Records for the exercise -
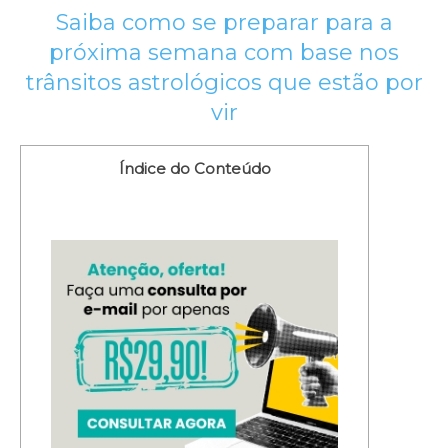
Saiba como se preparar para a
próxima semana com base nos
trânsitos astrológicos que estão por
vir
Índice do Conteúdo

---

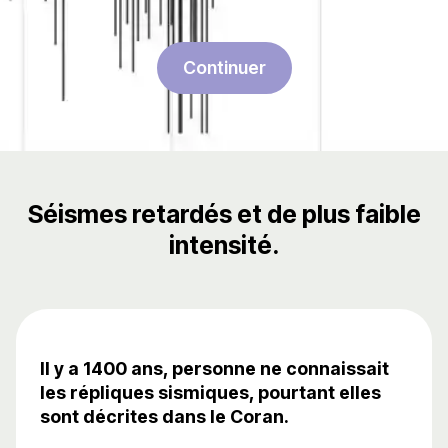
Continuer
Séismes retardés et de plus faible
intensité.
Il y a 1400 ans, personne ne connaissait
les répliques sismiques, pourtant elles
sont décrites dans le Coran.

--

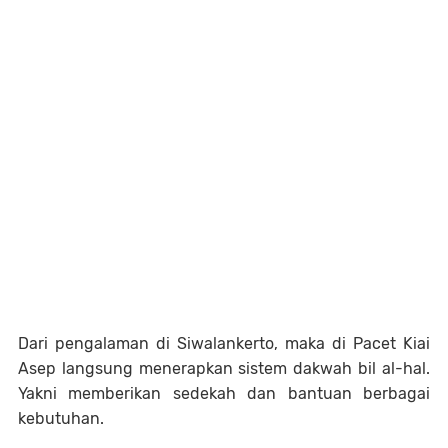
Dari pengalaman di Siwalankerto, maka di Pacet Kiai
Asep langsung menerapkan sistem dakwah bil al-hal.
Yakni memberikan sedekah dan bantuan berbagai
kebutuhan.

Requirement - Starting at the line that has "próxima semana com base nos" in the records above, restate word for word every line until the one that has "Índice do Conteúdo", and include that one as well.

Answer for the task -
próxima semana com base nos
trânsitos astrológicos que estão por
vir
Índice do Conteúdo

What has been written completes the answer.